# Moving cross country- plane vs car



## Megad00dle (May 10, 2012)

Hi All,

I'm moving across the country at the end of this year and have to decide whether to fly with my tiel on a 6hr flight vs. a 5 day car ride. I have seen a few of these types of threads before but haven't heard many first hand accounts from people who have actually flown with their tiel on a plane. I'm trying to decide which way is going to be less stressful on her (and me). The thought of trying to go through security and having her under a seat for 6 hours in a carrier is already causing me anxiety. But when I compare it to 5 days in a car I am wondering if it just might be worth it.

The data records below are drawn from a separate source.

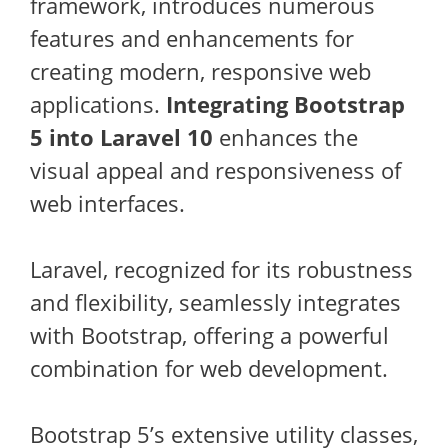
framework, introduces numerous
features and enhancements for
creating modern, responsive web
applications.
Integrating Bootstrap
5 into Laravel 10
enhances the
visual appeal and responsiveness of
web interfaces.
Laravel, recognized for its robustness
and flexibility, seamlessly integrates
with Bootstrap, offering a powerful
combination for web development.
Bootstrap 5’s extensive utility classes,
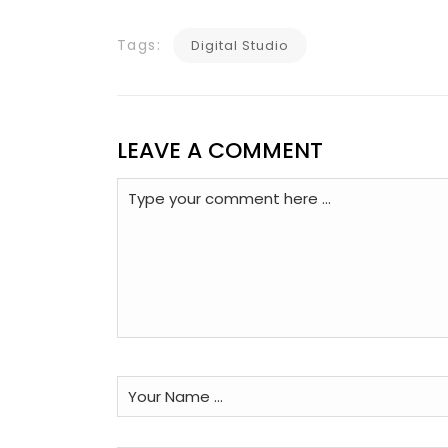
Tags:
Digital Studio
LEAVE A COMMENT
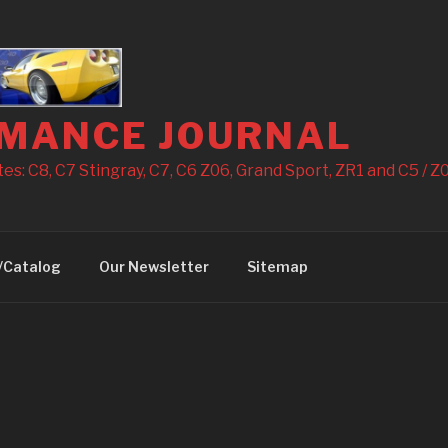
MANCE JOURNAL
s: C8, C7 Stingray, C7, C6 Z06, Grand Sport, ZR1 and C5 / Z0
/Catalog
Our Newsletter
Sitemap
3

Anybody flown with their tiel before (or driven cross country with one)? I am even thinking about buying an extra seat for her so she can be by my side the whole flight. Not sure if the airline will allow that though. Will have to call and find out.

Any advice appreciated!


----------



## Abbyroad909 (Dec 7, 2009)

I drove halfway across the country with my two tiels - 2.5 days in the car or so. They didn't seem to mind too much. One is a nervous car rider, one doesn't care at all. For my 'tiels, I just had to talk to them once in awhile. They only got upset when I ran into use a bathroom. Since cars heat up fast, I only ran in to places when I stopped, and I left windows cracked. IN the past I've traveled with someone, so someone can sit with the birds at all times. If you decide to drive, make sure you belt in the travel cage securely.


----------



## Mentha (Jul 11, 2010)

Either way be sure to have all your vet paperwork in hand, most western states will not allow you to enter or leave without them. I would choose flying if it were me, it would be less stressful on your bird.


----------



## Megad00dle (May 10, 2012)

Yeah I will definitely be taking her in to the vet for a clean bill of health before we move. Ugh- it seems like both ways have their pros and cons, I just need to decide. I know flying would be so much faster and better but am terrified of the stress it may cause her. I lost my other tiel recently to stress/shock and don't want anything like that to happen again. My tiel Fiona is pretty laid back for the most part so she may handle it okay- I just won't know until I do it though. Decisions decisions!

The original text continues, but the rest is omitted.